### Aim of the exercise
Check each line of the listing, and copy it if it contains the word "Nuċċalijiet".

--- START ---

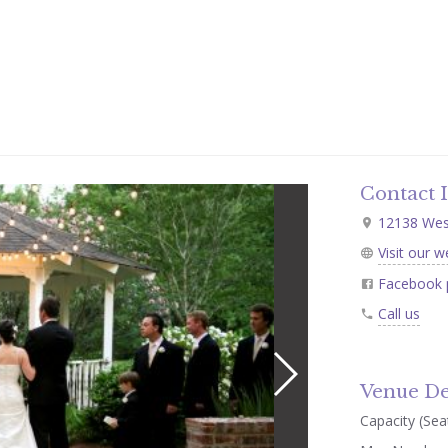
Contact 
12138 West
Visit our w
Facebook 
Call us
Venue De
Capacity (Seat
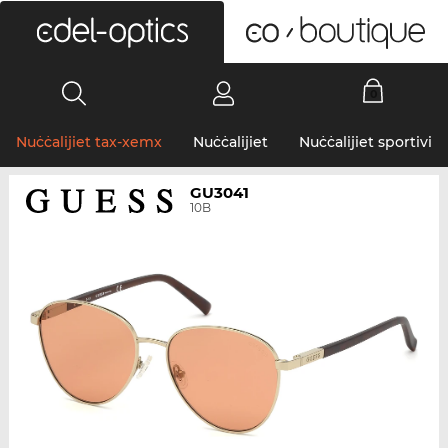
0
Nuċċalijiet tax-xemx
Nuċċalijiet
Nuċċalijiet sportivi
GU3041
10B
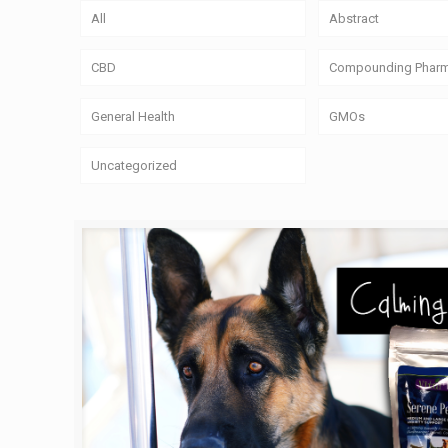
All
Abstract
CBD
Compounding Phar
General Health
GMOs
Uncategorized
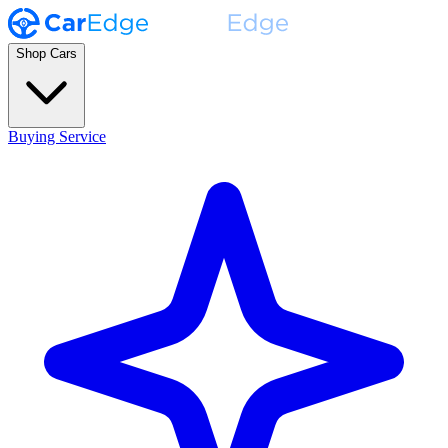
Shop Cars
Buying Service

--- END ---
--- START ---

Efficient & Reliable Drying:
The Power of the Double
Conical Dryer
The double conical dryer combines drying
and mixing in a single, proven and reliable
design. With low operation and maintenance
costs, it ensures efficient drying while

--- END ---

### Output
Nuċċalijiet tax-xemx
Nuċċalijiet
Nuċċalijiet sportivi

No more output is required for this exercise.